Measured KRas4b off-rates in the presence of varying concentrations of PDEδ and calmodulin. The varying anionic lipid compositions of 30 PS, 50 PS, and 10 PIP2 represent the anionic lipid composition of Nanodiscs (mol %) with DMPC as the background. Error bars represent the standard deviation of the experiments from two independent experimental replicates. (A) Off-rates as a function of PDEδ concentration as well as in the buffer. Each bar represents the off-rates (s⁻¹) of KRas4b-FME from the membrane surface, measured as a function of the PDEδ concentration (μM) for varying percentages of DMPS and PIP2 in the Nanodisc surface. (B) Dissociation rates of KRas4b-FME from Nanodiscs are measured in the presence of calmodulin without Ca²⁺ in the buffer. Each bar represents the off-rates (s⁻¹) of KRas4b-FME from the membrane surface, measured as a function of CaM concentration (μM) without Ca²⁺ for varying mole percentages of DMPS and PIP2 on the Nanodisc surface. (C) KRas4b-FME off-rates as a function of the CaM concentration in the presence of Ca²⁺. Each bar represents the off-rates (s⁻¹) of KRas4b-FME from the membrane surface, measured as a function of CaM concentration (μM) with Ca²⁺ in solution for varying percentages of DMPS and PIP2 in the Nanodisc surface.

Figure 2.

Representative plot of KRas4b-FME dissociation rates as a function of CaM concentration. Both panels represent the off-rate (s⁻¹) of KRas4b-FME from the membrane surface, measured as a function of CaM concentration (μM) in the presence of 1 mM Ca²⁺ for two different lipid headgroups: DOPS (A) and PIP2 (B) on a DMPC background. (A) Labels 10 DOPS, 30 DOPS, and 50 DOPS of DOPS represent the anionic composition of Nanodiscs (mol %) with the DMPC background. (B) Labels 2.5 PIP2, 5 PIP2, and 10 PIP2 represent the PIP2 anionic lipid composition (mol %) with the DMPC background.
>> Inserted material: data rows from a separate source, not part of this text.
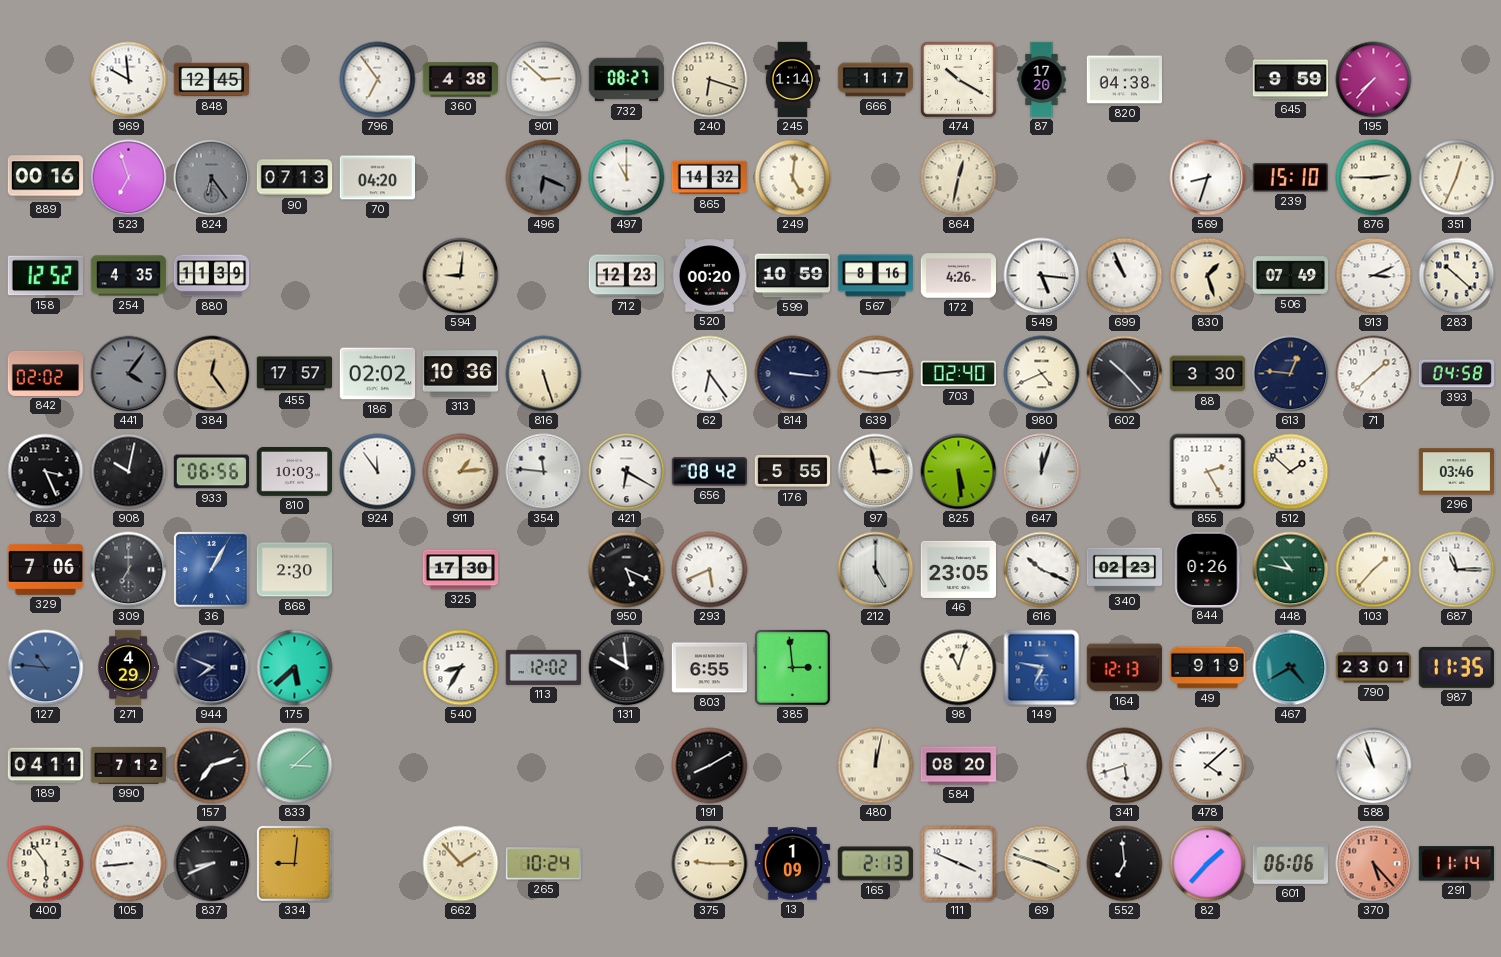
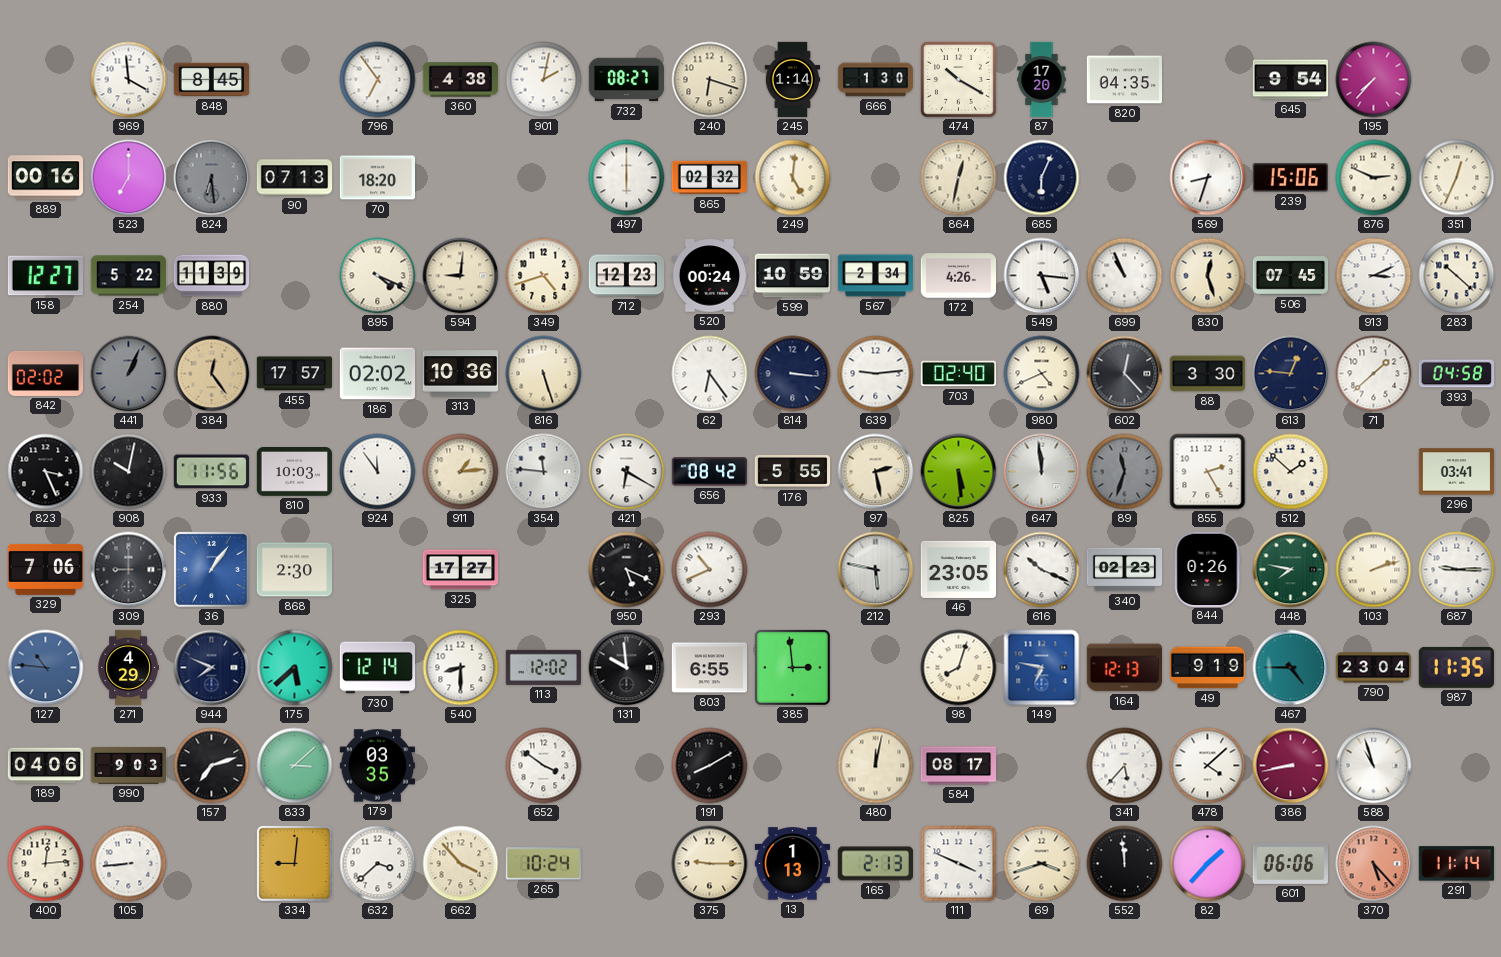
969: 9:59 -> 3:59
848: 12:45 -> 8:45
901: 2:52 -> 2:02
666: 1:17 -> 1:30
820: 04:38 -> 04:35
645: 9:59 -> 9:54
523: 6:57 -> 7:00
824: 6:24 -> 6:29
70: 04:20 -> 18:20
496: 6:19 -> none
497: 11:00 -> 6:00
865: 14:32 -> 02:32
685: none -> 6:04
239: 15:10 -> 15:06
876: 2:45 -> 2:49
158: 12:52 -> 12:27
254: 4:35 -> 5:22
895: none -> 4:19
349: none -> 4:42
520: 00:20 -> 00:24
567: 8:16 -> 2:34
830: 1:27 -> 12:27
506: 07:49 -> 07:45
441: 4:06 -> 1:04
602: 10:23 -> 12:23
933: 06:56 -> 11:56
97: 2:58 -> 2:28
647: 12:03 -> 11:59
89: none -> 11:33
296: 03:46 -> 03:41
309: 7:00 -> 9:00
36: 1:05 -> 1:06
325: 17:30 -> 17:27
293: 5:41 -> 10:41
212: 5:00 -> 5:47
448: 10:47 -> 7:47
103: 1:37 -> 2:12
687: 11:15 -> 9:15
730: none -> 12:14
540: 8:35 -> 8:30
98: 11:03 -> 8:03
467: 4:40 -> 4:45
790: 23:01 -> 23:04
189: 04:11 -> 04:06
990: 7:12 -> 9:03
179: none -> 03:35
652: none -> 3:51
584: 08:20 -> 08:17
341: 5:42 -> 5:37
386: none -> 8:43
400: 5:54 -> 12:14
837: 8:41 -> none
632: none -> 3:38
662: 1:53 -> 3:53
13: 1:09 -> 1:13
69: 3:48 -> 3:42
552: 6:59 -> 11:59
Results from two replicates are shown, with the line indicating a simple least-squares fit.

Figure 3.

Second-order KRas4b-FME off-rates (μM⁻¹ s⁻¹) from Nanodiscs of varied lipid compositions as a function of Nanodisc charge. (A) DMPS/DMPC (red), DOPS/DOPC (green), POPS/POPC (purple), and DPPS/DPPC (orange) represent second-order KRas4b-FME off-rates as a function of charge of bilayer on varied lipid compositions with matching acyl chains. (B) Comparing KRas4b-FME off-rates from POPS/POPC (purple) and DOPS/DOPC (green) to DOPS/DMPC (black) as a function of the charge of the bilayer. (C) Comparing KRas4b-FME off-rates from DOPS/DMPC (black) to PIP2/DMPC (blue) and PIP2/DOPC (teal) as a function of the total electrostatic charge of the bilayer. Results from two replicates are shown, with the line indicating a weighted least-squares fit due to the high variance in the 10% PS data because of the fast off-rates that approach the instrumentation limit.

Figure 4.

Schematic illustration of KRas4b dissociating from the lipid bilayer (Nanodisc) containing anionic lipids. KRas4b is removed from the lipid bilayer via CaM/Ca²⁺-mediated extraction at elevated levels of free Ca²⁺ or spontaneous dissociation. CaM becomes active upon binding to free calcium in solution. Upon depletion of free Ca²⁺, the globular domains of CaM are not exposed and cannot bind to free KRas4b. Anionic lipids may constrain KRas4b at the bilayer surface. KRas4b can bind to PDEδ in solution after dissociation from the lipid bilayer.